Но спрятаться от реалий жизни невозможно. Уже в 10 классе Чикаго медленно распалось, потому что пути его лидеров стали расходиться. Президент сблизился с самыми слабовольными членами команды и ударился в пьянку и криминал, Госсекретарь – по-конформистски тешил свое тщеславие, став большим активистом ОКД (кажется отряд комсомольской дружины). Очень кичился всякими рейдами, поимками хулиганов. А Председатель, весь 9-ый класс, пребывал в метаньях между своими уже искаженными представлениями о добре и зле.

К нему пришли успехи в спорте, он стал перворазрядником в табели взрослых. Наверное, благодаря этой увлеченности борьбой в нем вырабатывалась целеустремленность и воля. Такие качества необходимы для человека, ищущего признания и внимания к его личности.

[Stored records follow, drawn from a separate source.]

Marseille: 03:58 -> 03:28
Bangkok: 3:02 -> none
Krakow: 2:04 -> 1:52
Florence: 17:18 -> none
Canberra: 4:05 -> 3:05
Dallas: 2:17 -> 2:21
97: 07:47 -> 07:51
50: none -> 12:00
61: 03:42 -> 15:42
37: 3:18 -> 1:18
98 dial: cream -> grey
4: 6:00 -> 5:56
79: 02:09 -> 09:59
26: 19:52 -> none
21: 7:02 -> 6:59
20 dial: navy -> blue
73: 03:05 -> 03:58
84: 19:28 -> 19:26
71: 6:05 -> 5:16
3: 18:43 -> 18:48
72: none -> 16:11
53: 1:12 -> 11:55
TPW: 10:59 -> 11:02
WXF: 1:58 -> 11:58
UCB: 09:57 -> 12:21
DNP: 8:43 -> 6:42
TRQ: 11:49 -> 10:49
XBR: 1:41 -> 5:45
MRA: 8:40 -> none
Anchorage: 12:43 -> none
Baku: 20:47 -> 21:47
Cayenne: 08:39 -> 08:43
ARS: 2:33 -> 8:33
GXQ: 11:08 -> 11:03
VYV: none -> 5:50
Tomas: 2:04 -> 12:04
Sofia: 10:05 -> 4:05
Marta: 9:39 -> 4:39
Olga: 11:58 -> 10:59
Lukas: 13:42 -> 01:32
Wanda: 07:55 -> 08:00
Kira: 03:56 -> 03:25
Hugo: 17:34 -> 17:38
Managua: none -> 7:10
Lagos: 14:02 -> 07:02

В самоутверждении юноша искал любви и надеялся, испив ее, избавиться от своих комплексов. Глупец, не понимал, что вся сладость этого напитка – суть самопожертвование. Но его ресурс любви и светлых чувств еще не иссякал, он все еще подпитывался новыми впечатлениями извне.

И наверное, самые важные были вызваны короткометражным фильмом «Двое» – этой хрустальной и пронзительной новеллой о любви. Весь фильм как бы пропитан чувством зарождающейся любви между глухонемой девушкой и парнем музыкантом. Была прекрасная музыка, из того советского времени, и самое главное, тишина… Как сложно жить без слуха, как не озлобиться на всех.

Она выглядела как иностранка, с которой парню приходится искать новый язык общения, и несмотря на кажущееся на первый взгляд препятствие, они общаются по блокноту Парень сильно меняется внутренне, чтобы научиться новым отношениям с иными и очень ранимыми людьми… Она ничего не говорит, все рассказывают её красивые глаза и мимика лица. Она пытается понять его мир музыки, как он старается постигнуть её мир пластики, и их сердца соединяются.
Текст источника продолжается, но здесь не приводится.